== Records shown

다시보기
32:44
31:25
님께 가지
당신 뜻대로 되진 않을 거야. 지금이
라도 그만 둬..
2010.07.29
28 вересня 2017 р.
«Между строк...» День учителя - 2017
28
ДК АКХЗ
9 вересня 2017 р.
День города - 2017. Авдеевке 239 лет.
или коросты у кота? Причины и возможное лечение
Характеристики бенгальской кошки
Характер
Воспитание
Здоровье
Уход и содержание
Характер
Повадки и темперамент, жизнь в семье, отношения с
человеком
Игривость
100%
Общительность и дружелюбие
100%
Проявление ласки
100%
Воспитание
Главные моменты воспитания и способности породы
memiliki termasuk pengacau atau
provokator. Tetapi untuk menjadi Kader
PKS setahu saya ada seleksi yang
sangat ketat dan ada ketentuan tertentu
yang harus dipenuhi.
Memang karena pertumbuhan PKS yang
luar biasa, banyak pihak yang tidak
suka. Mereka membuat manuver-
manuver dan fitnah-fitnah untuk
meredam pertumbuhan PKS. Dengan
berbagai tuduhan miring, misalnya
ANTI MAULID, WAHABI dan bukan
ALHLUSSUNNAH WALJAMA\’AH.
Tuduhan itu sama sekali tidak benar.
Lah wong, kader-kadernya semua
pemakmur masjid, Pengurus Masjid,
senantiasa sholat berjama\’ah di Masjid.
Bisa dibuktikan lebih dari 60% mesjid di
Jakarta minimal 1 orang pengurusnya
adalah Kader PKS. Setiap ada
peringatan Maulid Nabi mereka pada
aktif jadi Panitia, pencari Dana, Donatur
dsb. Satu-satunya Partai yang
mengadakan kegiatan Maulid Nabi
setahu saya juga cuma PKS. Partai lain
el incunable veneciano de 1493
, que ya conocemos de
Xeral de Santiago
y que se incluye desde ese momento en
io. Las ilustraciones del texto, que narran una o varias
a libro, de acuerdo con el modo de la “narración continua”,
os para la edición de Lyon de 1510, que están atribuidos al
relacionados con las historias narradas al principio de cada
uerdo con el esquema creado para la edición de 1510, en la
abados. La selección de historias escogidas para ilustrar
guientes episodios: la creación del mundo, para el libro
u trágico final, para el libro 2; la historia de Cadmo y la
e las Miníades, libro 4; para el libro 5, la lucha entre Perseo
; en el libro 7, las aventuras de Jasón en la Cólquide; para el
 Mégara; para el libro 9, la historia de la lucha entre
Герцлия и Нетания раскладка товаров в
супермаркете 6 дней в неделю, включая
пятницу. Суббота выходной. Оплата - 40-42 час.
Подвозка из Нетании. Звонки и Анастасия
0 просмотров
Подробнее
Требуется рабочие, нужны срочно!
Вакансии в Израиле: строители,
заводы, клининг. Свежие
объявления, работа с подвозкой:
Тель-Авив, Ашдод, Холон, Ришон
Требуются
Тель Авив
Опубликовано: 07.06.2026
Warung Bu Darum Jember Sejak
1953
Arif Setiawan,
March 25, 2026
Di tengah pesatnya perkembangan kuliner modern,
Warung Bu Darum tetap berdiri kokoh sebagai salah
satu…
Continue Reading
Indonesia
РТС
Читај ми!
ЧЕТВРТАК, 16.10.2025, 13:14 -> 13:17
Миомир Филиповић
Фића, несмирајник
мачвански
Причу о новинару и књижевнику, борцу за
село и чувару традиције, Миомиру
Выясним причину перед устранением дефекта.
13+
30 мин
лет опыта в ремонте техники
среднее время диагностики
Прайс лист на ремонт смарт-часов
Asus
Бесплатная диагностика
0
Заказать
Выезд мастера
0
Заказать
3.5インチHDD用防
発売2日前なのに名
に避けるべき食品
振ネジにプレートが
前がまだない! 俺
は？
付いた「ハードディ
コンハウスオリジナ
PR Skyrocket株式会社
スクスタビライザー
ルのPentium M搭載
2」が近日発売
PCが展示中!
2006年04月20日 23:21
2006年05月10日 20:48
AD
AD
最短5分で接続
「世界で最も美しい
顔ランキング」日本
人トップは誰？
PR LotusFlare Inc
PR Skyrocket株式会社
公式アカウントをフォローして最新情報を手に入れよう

====

*Work order*:
Each line of the data that contains "pertumbuhan" belongs in the answer.

*Response to the task*:
Memang karena pertumbuhan PKS yang
meredam pertumbuhan PKS. Dengan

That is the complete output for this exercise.